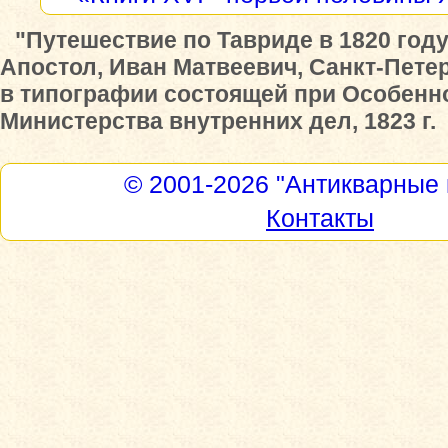
"Путешествие по Тавриде в 1820 году
Апостол, Иван Матвеевич, Санкт-Петер
в типографии состоящей при Особенн
Министерства внутренних дел, 1823 г.
© 2001-2026
"Антикварные 
Контакты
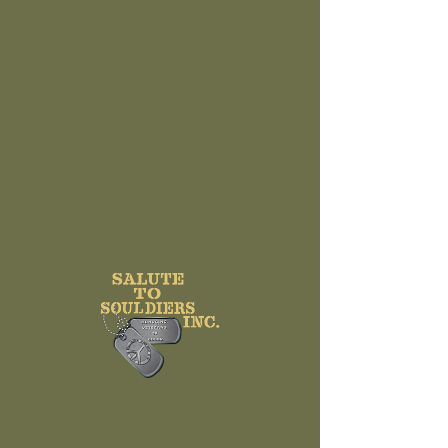
Nada que reservar
ahora. Vuelve a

------------------------

→ WHAT THE TASK ASKS
Copy every line of the data exactly as written, excluding the pictures.

→ RESPONSE TO THE TASK
"Путешествие по Тавриде в 1820 году
Апостол, Иван Матвеевич, Санкт-Петер
в типографии состоящей при Особенн
Министерства внутренних дел, 1823 г.
© 2001-2026
"Антикварные 
Контакты
Nada que reservar
ahora. Vuelve a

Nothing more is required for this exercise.